[Data entries]
────────

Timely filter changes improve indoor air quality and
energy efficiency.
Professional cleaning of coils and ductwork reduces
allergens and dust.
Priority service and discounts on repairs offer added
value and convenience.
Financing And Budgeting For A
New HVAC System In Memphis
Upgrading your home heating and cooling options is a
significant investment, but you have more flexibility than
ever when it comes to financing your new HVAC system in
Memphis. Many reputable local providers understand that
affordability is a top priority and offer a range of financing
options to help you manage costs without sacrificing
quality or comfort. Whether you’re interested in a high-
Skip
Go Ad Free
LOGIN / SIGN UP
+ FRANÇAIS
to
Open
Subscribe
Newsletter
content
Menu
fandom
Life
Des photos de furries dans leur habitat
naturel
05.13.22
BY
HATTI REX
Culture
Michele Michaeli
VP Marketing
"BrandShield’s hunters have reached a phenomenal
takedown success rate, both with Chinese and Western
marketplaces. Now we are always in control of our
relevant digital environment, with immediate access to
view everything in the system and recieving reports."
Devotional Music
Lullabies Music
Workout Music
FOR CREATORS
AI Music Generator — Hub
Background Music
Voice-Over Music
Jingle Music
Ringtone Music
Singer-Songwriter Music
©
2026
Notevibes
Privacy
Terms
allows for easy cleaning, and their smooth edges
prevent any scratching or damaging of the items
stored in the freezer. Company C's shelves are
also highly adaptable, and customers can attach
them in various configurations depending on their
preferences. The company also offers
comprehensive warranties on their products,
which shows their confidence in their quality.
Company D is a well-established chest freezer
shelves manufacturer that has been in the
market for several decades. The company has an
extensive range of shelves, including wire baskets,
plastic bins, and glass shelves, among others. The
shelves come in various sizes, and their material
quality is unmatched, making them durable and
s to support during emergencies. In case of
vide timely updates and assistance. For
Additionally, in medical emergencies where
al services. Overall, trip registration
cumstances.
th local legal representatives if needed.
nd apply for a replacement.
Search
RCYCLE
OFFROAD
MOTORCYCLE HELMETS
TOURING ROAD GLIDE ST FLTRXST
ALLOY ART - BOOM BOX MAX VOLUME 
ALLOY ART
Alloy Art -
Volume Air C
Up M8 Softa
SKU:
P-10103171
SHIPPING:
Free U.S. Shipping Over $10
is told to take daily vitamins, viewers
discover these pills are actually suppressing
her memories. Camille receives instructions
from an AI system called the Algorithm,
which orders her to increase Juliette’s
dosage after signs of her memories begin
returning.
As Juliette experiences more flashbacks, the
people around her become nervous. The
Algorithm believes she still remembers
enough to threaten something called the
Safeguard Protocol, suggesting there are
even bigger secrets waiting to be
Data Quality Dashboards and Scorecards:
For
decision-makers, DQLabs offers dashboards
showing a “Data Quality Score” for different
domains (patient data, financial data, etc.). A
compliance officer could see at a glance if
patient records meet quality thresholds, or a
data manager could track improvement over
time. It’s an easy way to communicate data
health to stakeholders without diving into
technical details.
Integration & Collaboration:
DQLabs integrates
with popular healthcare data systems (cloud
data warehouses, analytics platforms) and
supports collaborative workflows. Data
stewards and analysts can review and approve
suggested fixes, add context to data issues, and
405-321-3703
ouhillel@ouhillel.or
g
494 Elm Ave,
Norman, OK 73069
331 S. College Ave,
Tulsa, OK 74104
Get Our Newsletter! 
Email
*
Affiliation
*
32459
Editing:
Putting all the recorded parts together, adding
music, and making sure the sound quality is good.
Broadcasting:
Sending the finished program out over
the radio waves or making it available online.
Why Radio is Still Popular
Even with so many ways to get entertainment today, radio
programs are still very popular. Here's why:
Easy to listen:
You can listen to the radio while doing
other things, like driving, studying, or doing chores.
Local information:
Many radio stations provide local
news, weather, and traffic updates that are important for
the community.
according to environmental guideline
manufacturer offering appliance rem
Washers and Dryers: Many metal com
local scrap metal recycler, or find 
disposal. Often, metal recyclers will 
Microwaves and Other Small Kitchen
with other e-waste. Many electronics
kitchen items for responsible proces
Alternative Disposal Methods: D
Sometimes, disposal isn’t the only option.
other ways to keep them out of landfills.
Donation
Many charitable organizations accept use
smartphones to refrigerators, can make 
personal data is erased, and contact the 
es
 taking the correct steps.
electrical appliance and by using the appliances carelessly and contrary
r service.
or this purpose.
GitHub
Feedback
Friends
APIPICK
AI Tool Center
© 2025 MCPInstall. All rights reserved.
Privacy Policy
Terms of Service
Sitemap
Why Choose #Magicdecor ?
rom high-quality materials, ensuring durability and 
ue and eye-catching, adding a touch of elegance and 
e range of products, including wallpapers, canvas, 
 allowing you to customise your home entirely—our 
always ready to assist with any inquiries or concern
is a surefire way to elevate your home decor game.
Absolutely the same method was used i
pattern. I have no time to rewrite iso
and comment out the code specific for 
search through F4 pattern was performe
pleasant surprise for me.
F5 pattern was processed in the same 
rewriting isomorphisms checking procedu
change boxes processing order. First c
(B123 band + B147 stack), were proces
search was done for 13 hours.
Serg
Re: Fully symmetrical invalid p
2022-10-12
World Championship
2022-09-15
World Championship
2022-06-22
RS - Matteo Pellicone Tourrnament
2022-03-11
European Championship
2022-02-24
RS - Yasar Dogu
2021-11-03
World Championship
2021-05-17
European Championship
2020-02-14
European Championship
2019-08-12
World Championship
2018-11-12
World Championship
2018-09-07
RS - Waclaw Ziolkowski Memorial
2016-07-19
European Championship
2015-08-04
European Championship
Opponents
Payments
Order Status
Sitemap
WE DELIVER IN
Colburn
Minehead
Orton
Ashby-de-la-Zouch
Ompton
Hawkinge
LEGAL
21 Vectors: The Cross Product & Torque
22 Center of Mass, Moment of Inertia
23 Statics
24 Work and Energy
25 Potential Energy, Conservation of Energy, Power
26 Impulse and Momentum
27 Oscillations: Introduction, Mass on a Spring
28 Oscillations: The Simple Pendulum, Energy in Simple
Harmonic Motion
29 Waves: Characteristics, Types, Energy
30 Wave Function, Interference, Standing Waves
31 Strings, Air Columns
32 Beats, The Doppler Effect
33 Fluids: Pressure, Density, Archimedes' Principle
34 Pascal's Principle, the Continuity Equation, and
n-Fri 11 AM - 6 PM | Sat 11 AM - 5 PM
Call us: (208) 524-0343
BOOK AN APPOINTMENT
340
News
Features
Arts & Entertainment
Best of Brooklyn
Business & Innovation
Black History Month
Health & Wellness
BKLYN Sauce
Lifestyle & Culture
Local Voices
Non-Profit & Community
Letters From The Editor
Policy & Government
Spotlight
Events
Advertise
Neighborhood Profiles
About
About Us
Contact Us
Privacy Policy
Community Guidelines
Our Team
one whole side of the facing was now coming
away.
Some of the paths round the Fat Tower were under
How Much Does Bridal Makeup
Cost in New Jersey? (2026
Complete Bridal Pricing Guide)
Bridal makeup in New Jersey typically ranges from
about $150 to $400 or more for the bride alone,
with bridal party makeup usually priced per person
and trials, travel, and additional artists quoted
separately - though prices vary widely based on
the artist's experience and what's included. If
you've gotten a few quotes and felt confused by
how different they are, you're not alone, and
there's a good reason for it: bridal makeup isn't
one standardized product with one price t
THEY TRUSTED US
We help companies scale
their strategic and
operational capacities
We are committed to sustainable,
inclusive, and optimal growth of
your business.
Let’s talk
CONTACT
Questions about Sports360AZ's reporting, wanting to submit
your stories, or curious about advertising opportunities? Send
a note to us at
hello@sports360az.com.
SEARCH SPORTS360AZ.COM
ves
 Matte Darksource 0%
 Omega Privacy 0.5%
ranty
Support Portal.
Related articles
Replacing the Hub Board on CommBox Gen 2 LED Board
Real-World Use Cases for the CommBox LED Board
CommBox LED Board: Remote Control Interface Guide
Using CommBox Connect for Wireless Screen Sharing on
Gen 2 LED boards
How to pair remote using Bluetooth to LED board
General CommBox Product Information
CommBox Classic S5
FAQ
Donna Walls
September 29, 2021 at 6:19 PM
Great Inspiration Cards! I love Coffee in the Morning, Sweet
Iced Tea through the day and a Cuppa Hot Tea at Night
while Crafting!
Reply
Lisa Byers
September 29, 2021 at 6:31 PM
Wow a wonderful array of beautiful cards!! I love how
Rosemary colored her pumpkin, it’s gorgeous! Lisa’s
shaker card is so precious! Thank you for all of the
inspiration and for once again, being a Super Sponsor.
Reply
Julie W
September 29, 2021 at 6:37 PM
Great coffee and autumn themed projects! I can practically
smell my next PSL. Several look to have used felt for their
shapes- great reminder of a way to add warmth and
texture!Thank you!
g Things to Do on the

────────

*Action item*.
Reproduce every line of the records containing the string "always".

*Result of this task*.
marketplaces. Now we are always in control of our
always ready to assist with any inquiries or concern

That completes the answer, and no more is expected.